§ EXERCISE PROMPT
Look over the entries below. Report how many lines hold the word "click", and only that.

§ RAW DATA
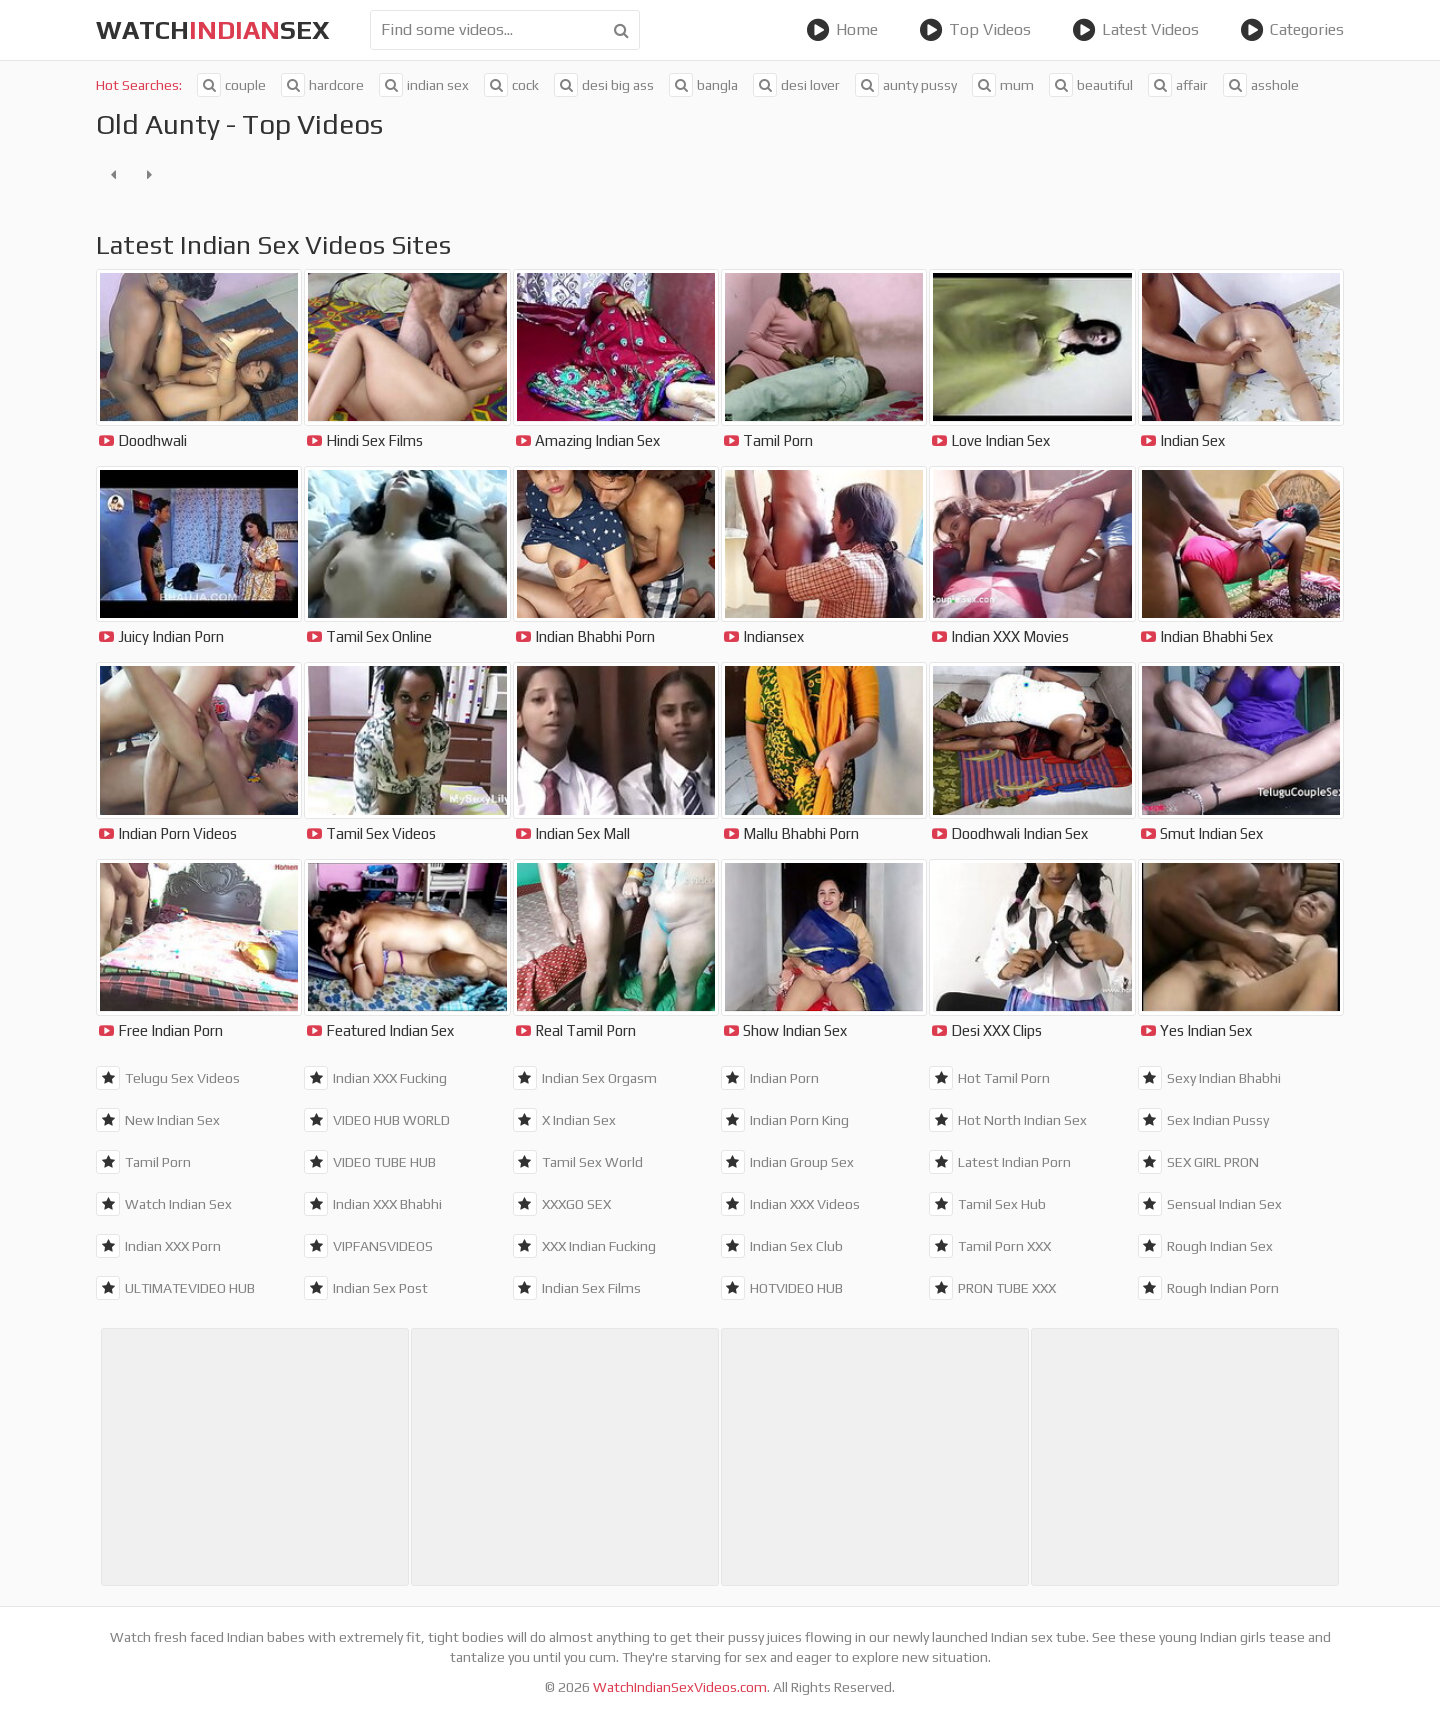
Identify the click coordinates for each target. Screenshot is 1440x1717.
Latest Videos (1135, 30)
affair (1178, 85)
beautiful (1091, 85)
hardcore (322, 85)
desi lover (796, 85)
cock (511, 85)
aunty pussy (906, 85)
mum (1003, 85)
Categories (1292, 30)
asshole (1261, 85)
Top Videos (975, 30)
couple (231, 85)
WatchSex (213, 30)
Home (842, 30)
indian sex (424, 85)
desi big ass (604, 85)
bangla (703, 85)
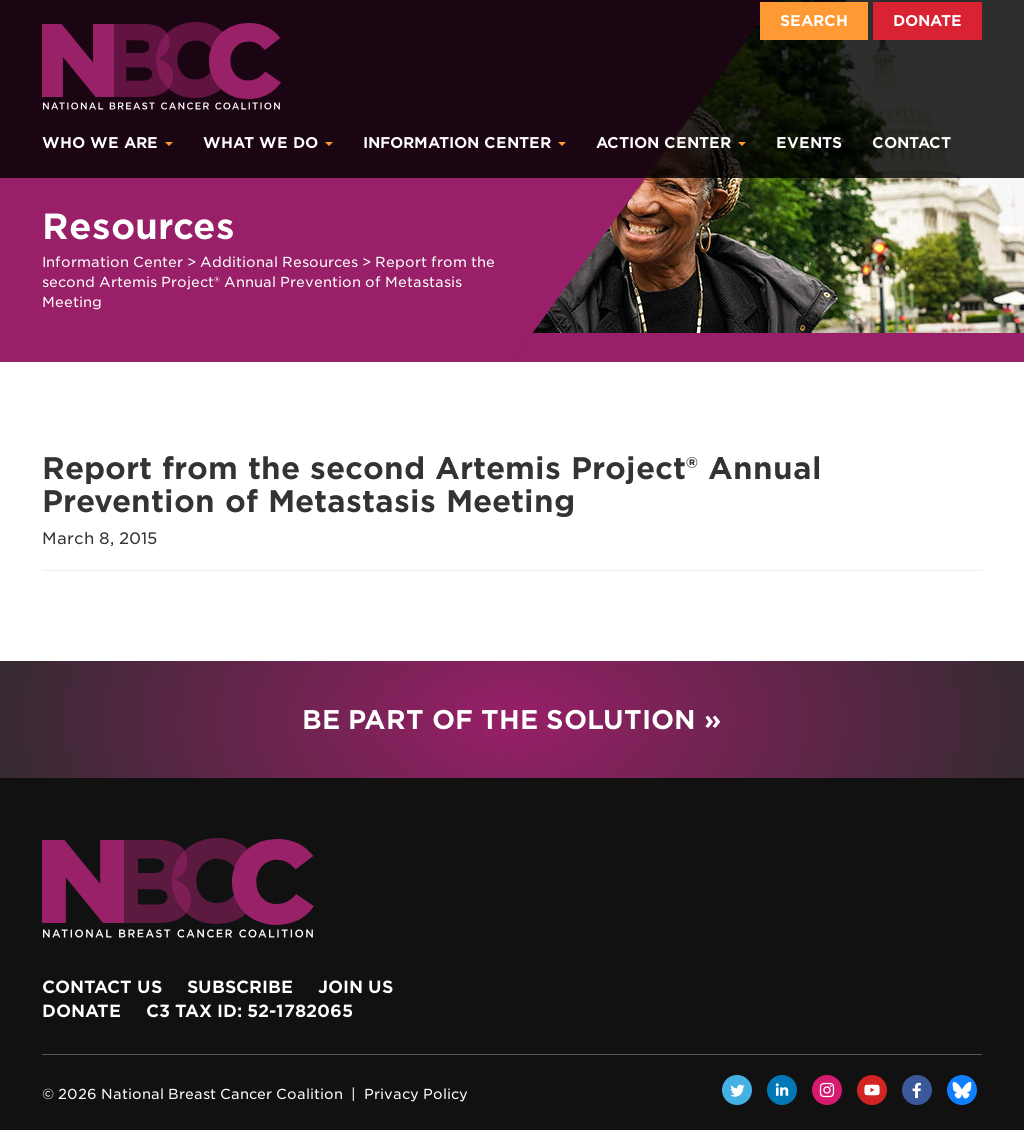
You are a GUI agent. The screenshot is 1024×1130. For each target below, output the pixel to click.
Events (809, 143)
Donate (927, 21)
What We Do (268, 143)
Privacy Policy (416, 1094)
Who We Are (107, 143)
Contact (911, 143)
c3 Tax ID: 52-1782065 (249, 1011)
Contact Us (102, 987)
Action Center (671, 143)
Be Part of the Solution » (511, 719)
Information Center (464, 143)
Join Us (355, 987)
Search (814, 21)
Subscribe (240, 987)
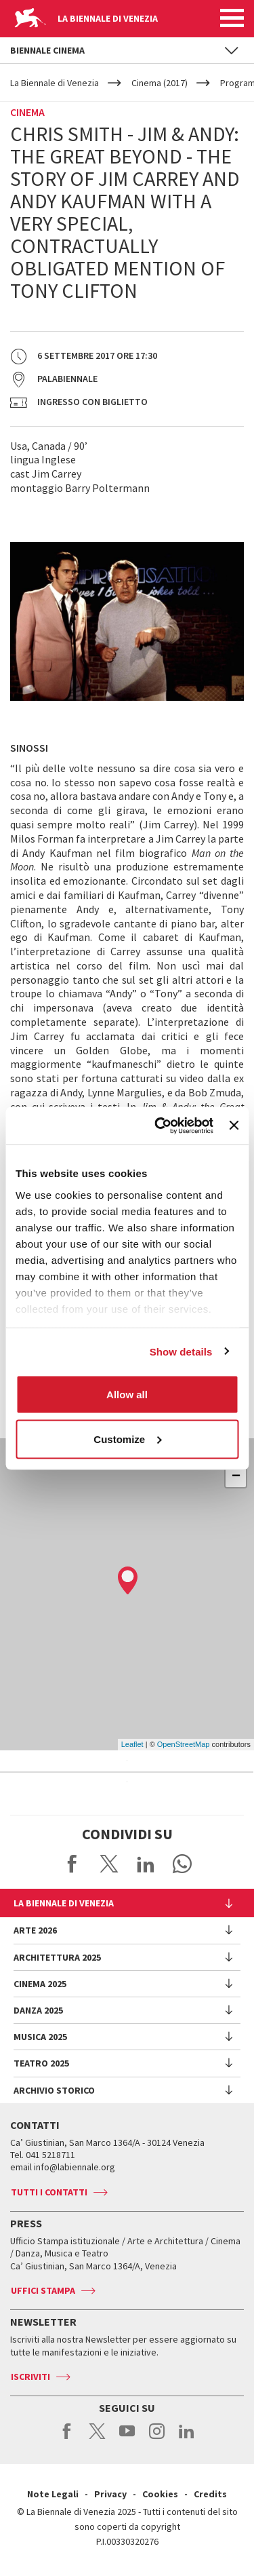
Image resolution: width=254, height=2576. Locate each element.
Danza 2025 (38, 2010)
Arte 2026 (35, 1930)
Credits (210, 2494)
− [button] (236, 1477)
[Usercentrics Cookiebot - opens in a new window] (159, 1125)
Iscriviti (30, 2376)
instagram (157, 2438)
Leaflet (132, 1744)
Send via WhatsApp (182, 1864)
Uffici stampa (43, 2290)
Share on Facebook (72, 1864)
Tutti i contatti (49, 2192)
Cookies (160, 2494)
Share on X (109, 1864)
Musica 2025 (40, 2037)
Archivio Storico (54, 2090)
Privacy (110, 2494)
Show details (181, 1351)
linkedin (186, 2438)
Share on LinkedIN (145, 1864)
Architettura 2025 (57, 1957)
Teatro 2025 (41, 2063)
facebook (67, 2438)
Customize (127, 1438)
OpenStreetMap (183, 1744)
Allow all (127, 1394)
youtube (127, 2438)
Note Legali (53, 2494)
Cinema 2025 (40, 1984)
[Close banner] (233, 1125)
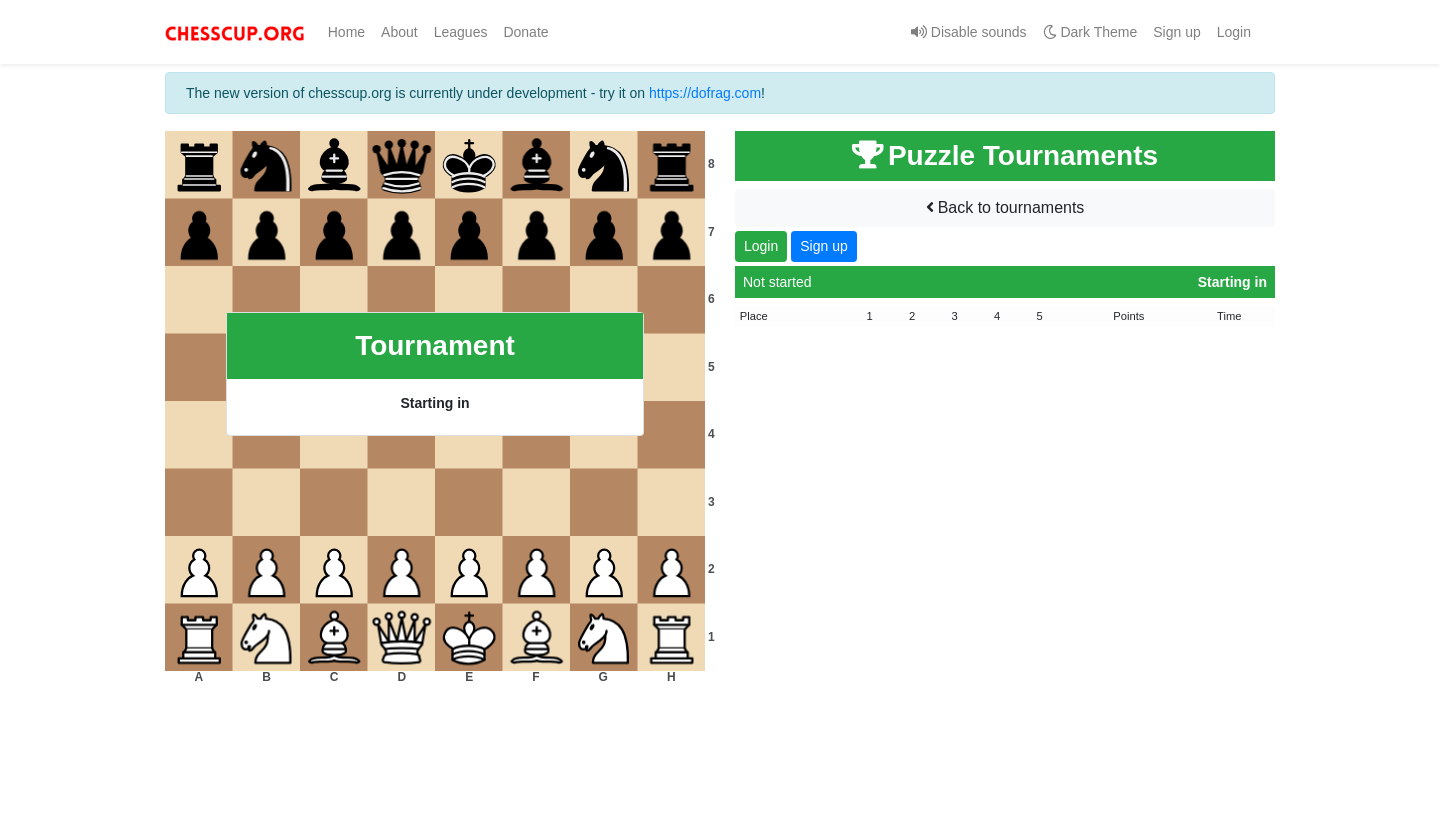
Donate (525, 32)
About (399, 32)
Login (1234, 32)
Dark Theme (1090, 32)
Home (350, 31)
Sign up (1176, 32)
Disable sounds (969, 32)
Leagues (461, 32)
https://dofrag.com (705, 93)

§ FINISHED EXERCISE
2